KENYA-The Capital Markets Authority (CMA) has licensed Kirinyaga Slopes Coffee Brokerage Company Limited, as a coffee broker, bringing the total number of licensed coffee brokers in the country to 14.  

Kirinyaga Slopes Coffee Brokerage Company Limited, a coffee broker promoted by the Kirinyaga County Cooperative Union, will now join the other 13 cooperative societies already licensed by CMA to conduct coffee trading activities. 

The other licensed coffee brokers are Meru County Coffee Marketing Agency Limited; Kipkelion Brokerage Company Limited; Murang’a County Coffee Dealers Limited; United Eastern Kenya Coffee Marketing Company Limited; Mt.

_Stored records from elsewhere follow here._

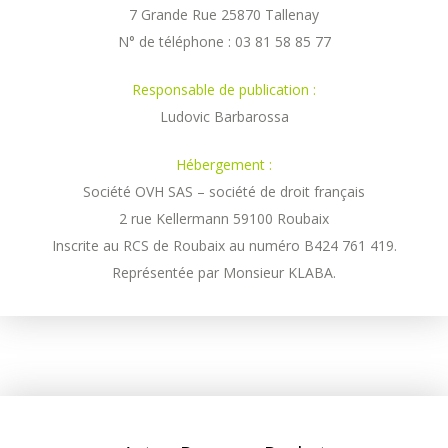
7 Grande Rue 25870 Tallenay
N° de téléphone : 03 81 58 85 77
Responsable de publication :
Ludovic Barbarossa
Hébergement :
Société OVH SAS – société de droit français
2 rue Kellermann 59100 Roubaix
Inscrite au RCS de Roubaix au numéro B424 761 419.
Représentée par Monsieur KLABA.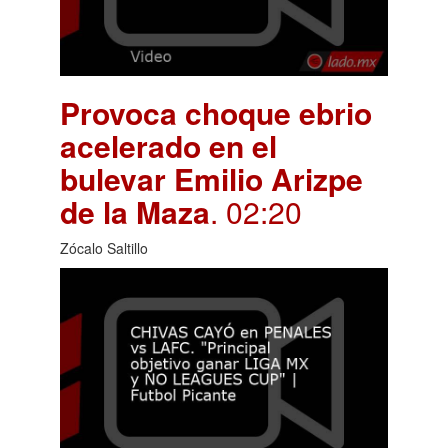
Provoca choque ebrio
acelerado en el
bulevar Emilio Arizpe
de la Maza
. 02:20
Zócalo Saltillo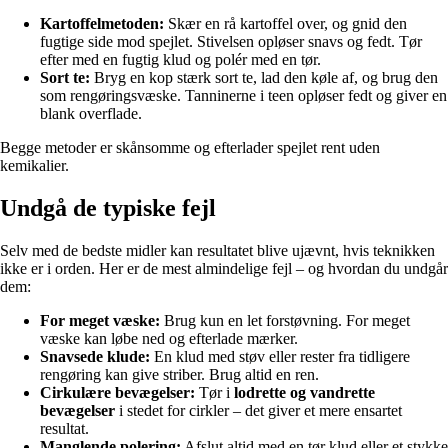
Kartoffelmetoden:
Skær en rå kartoffel over, og gnid den
fugtige side mod spejlet. Stivelsen opløser snavs og fedt. Tør
efter med en fugtig klud og polér med en tør.
Sort te:
Bryg en kop stærk sort te, lad den køle af, og brug den
som rengøringsvæske. Tanninerne i teen opløser fedt og giver en
blank overflade.
Begge metoder er skånsomme og efterlader spejlet rent uden
kemikalier.
Undgå de typiske fejl
Selv med de bedste midler kan resultatet blive ujævnt, hvis teknikken
ikke er i orden. Her er de mest almindelige fejl – og hvordan du undgår
dem:
For meget væske:
Brug kun en let forstøvning. For meget
væske kan løbe ned og efterlade mærker.
Snavsede klude:
En klud med støv eller rester fra tidligere
rengøring kan give striber. Brug altid en ren.
Cirkulære bevægelser:
Tør i
lodrette og vandrette
bevægelser
i stedet for cirkler – det giver et mere ensartet
resultat.
Manglende polering:
Afslut altid med en tør klud eller et stykke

Elgon Coffee Marketing Agency; and Embu Coffee Farmers Marketing Agency Limited.  

Others include Kinya Coffee Marketing Agency Limited; Alliance Berries Limited; Bungoma Union Marketing Agency Limited; New Kenya Planters Co-operative Union PLC (New KPCU); KCCE Marketing Agency Limited; Meru South Coffee Marketing Company Limited; and Baringo Kawa Brokerage Company Limited. 

Licensing of coffee brokerage firms comes at a time when the coffee sector in the country is undergoing reforms aimed at restoring profitability to coffee farmers who, according to the government, have long suffered under the hands of unscrupulous middlemen. 

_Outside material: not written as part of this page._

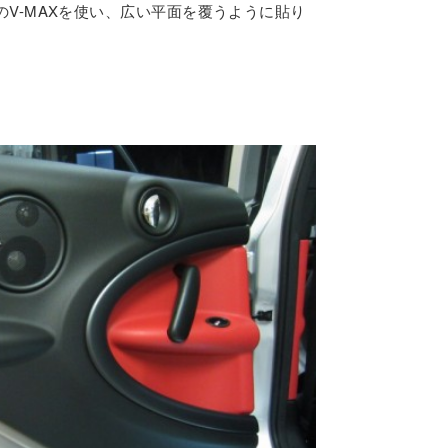
V-MAXを使い、広い平面を覆うように貼り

It is these coffee reforms that brought the CMA to the heart of the coffee value chain with the authority given mandate to regulate activities at the Nairobi Coffee Exchange, which is the primary coffee trading platform in Kenya. 

“The momentum of the reform agenda needs to be sustained to ensure full implementation of the Capital Markets (Coffee Exchange) Regulations,” said Wyckliffe Shamiah, CMA Chief executive officer on Tuesday when issuing the brokerage license.  

“This is expected to ensure the marketing and trading mechanism at the Nairobi Coffee Exchange (NSE) promotes fair trade, is transparent, and enhances price discovery, ultimately benefiting the coffee farmers.” 

According to Simon Chelugui, Cabinet Secretary for the Cooperatives & Micro, Small and Medium Enterprises (MSME) Development, the NSE activities were moved to CMA as a result of growing worries that the auction board was dominated by marketers, leaving it susceptible to price rigging.  

Following the coffee reforms, the CMA has been given authority to issue licenses to marketers and merchants at the NCE, a duty that was previously handled by the Agriculture and Food Authority (AFA).  

Prior to the Coffee reforms, farmers initially received their sale money from the NSE, which was managed by brokers and required that farmers’ earnings be processed by many players before they could access it. 

By implementing the new reform, NCE management will be forced to create a board and set up a new payment system that would enable farmers to directly access their proceeds through the Direct Settlement System (DSS). 

The Co-operative Bank of Kenya has already been identified as the DSS provider of choice and will be tasked with expediting settlement of coffee sale proceeds.